RECORDS TO PROCESS:
+===+

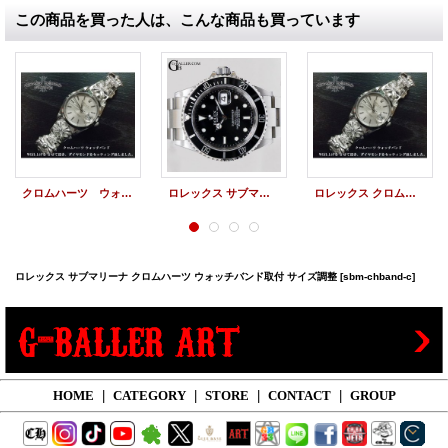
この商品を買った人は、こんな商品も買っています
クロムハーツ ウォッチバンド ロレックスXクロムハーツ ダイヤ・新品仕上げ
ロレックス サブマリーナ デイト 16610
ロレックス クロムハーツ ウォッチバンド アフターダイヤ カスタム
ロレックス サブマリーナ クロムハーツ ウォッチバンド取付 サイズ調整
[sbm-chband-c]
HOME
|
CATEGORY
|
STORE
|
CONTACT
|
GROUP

+===+

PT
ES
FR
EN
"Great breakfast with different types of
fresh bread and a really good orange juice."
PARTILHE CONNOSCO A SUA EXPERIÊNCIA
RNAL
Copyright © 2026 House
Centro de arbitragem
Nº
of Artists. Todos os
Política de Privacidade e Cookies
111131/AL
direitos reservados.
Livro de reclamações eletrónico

+===+

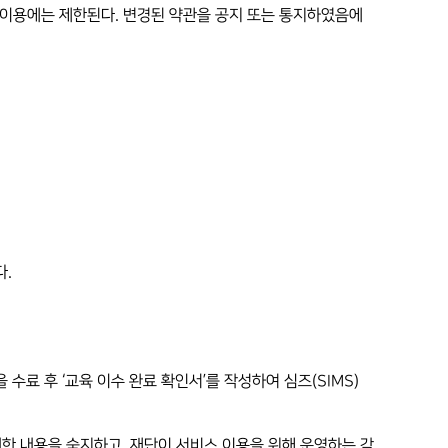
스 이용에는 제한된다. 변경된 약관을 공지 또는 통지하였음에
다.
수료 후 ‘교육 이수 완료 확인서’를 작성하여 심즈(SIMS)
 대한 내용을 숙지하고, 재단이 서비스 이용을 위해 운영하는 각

+===+

What lines of the listing contain the word "サブマリーナ"? Copy them all.

YOUR SOLUTION:
ロレックス サブマリーナ デイト 16610
ロレックス サブマリーナ クロムハーツ ウォッチバンド取付 サイズ調整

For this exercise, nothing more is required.